Heather Wolpert-Gawron

Blogging with Middle Schoolers: Frontloading and First Steps

By on September 8, 2010

So I just finished introducing blogging to my middle school classes. They are hooked, as each year before them was hooked. I use it as a substitute for Reading Logs, that dreaded love-of-reading killer which causes eye rolls in many a Language Arts class. Rather than simply log the quantity of books, perhaps embellishing with a short summary or bibliographical entry, I have them discuss quality.

The discussions are rich, organic, and run themselves. All I needed to do was have the patience to set it up right. So I’ve pulled together some steps that I’ve been working on for the past couple of years that help introduce students to the art of blogging without neglecting the science of building community and collaboration.

1. First give them a technology survey. After all, you need to know who has access and who does not. That way, you can strategize options for students who are not online at home. I do not believe that we can hold classes or schools back, creating an ever-widening gap, by holding out for students who do not yet have access. It is our responsibility, however, to provide options. I offer lunchtime or after school computer use in my classroom. The local library is willing to reserve computers at certain times. And our school media center has a couple that are available as well.

2. Show them what a blog is. I first show them the little video by Commoncraft.com, “Blogging in Plain English.
Then I show them examples of other blogs. I might show them one of my own book reviews or an author’s blog or even look at the give and take in some Amazon book discussions. (I, of course, scout ahead for appropriateness. I never assume the link or the content from one year is able to be used again the next year without previewing it first.)

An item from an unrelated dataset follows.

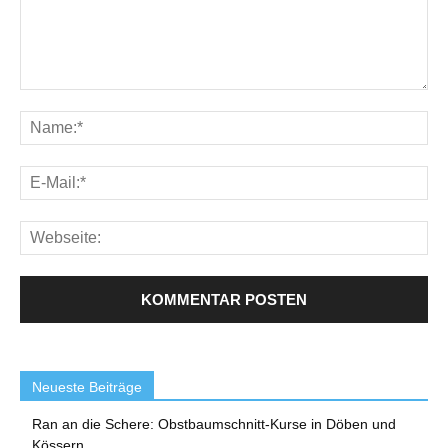
Neueste Beiträge
Ran an die Schere: Obstbaumschnitt-Kurse in Döben und
Kössern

3. Hand out a simple list of the basic rules of Netiquette for How to Comment on a Blog. I use the ones for a middle school workbook I wrote for Teacher Created Resources. I have them here with their permission. Even just going over rules helps to set a tone of expectations.

4. We do offline blogging first. I think offline blogging is an important step because it demystifies the process and breaks it down into a more tactile activity. Basically, I print out 4 different online book reviews (one for each kid at a table group to read.) I attach a template that includes user name, subject line, and comment field to the end of the review. It’s just three boxes of differing sizes to mimic what they will see online. (I actually attach multiple templates so that multiple students can comment.) The students read the review, then fill in their user name (their first name + last initial), the subject line (which is the main idea of their upcoming comment), and their comment. Then they rotate their review to the next person in their group for that person to comment on. After the first student, the kids have the option to comment on the initial review or comment on another student’s comment. By the time a few students have rotated their reviews around, the list of comments has noticeably grown, and the students get the idea of blogging by creating the visual themselves. Here’s also a hint: use books from your own classroom library and they’ll be checked out by the middle of first period. This year I used Uglies, Shiver, The Hunger Games, and Everlost.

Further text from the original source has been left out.